Inspired by the expansive qualities of the product and how timid its competitors are, the designer has created a brand that captures by our emotional attachment to eating.

24 January 2022


For Mexico City-based designer Enrique Puerto, much of the creative process, especially within his field of graphic design, is based on emotion. No matter the project or its eventual visual execution, Enrique’s freelance practice begins by surveying – or in some cases trying to evoke – an emotional reaction in a potential viewer. Often this comes to life by characterising certain elements of his design work, adding playful personality via typography or symbolic illustrations that live within his design systems. A perfect example of this at play is his work for baking-powder company Loosey-Goosey.
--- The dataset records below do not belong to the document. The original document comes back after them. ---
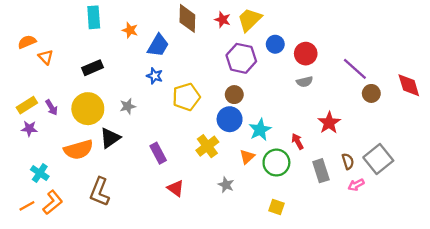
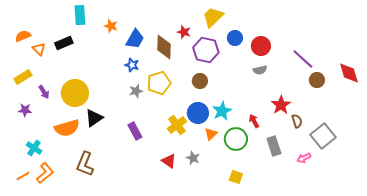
brown diamond: (187, 18) -> (164, 47), moved
red star: (223, 20) -> (184, 32), moved
black rectangle: (93, 68) -> (64, 43), moved
yellow rectangle: (27, 105) -> (23, 77), moved
gray star: (128, 106) -> (136, 91), moved
blue circle: (230, 119) -> (198, 113), moved
brown semicircle: (348, 161) -> (297, 121), moved
red triangle: (176, 188) -> (169, 161), moved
Enrique developed his design approach through a series of fortunate events, or “synchronicities of the universe,” as he puts it. His initial journey into design and art direction began at Futura, a creative direction studio based in Mexico City, which he describes as his “greatest influence” as well as “the best school I could have had”. The designer embarked on projects for brands of varying sizes while always pushing for creative challenges. “Each day was learning, learning, learning,” he reflects. “How to take challenges and visually land them in something new – new for me as much as the studio and the client.” Post-Futura, Enrique then took the leap to intern at Snask, a creative studio based in Stockholm. Heading to Europe “without ever having traveled, without knowing where I was going to live, without knowing enough English to communicate,” he says design work provided a new way to connect with others. “It didn’t matter to me, I wanted to learn from the best.”

Working at these studios has generated a noticeable enthusiasm for art direction and design, which is now translated into Enrique’s freelance practice. Working with a variety of commercial and cultural clients, the designer’s practice largely involves injecting branding projects with a level of experimentation – such as utilising 3D design to envisage the transformative effect a product like baking powder can have, as he’s done for Loosey-Goosey.


Enrique Puerto: Loosey-Goosey (Copyright © Enrique Puerto, 2021)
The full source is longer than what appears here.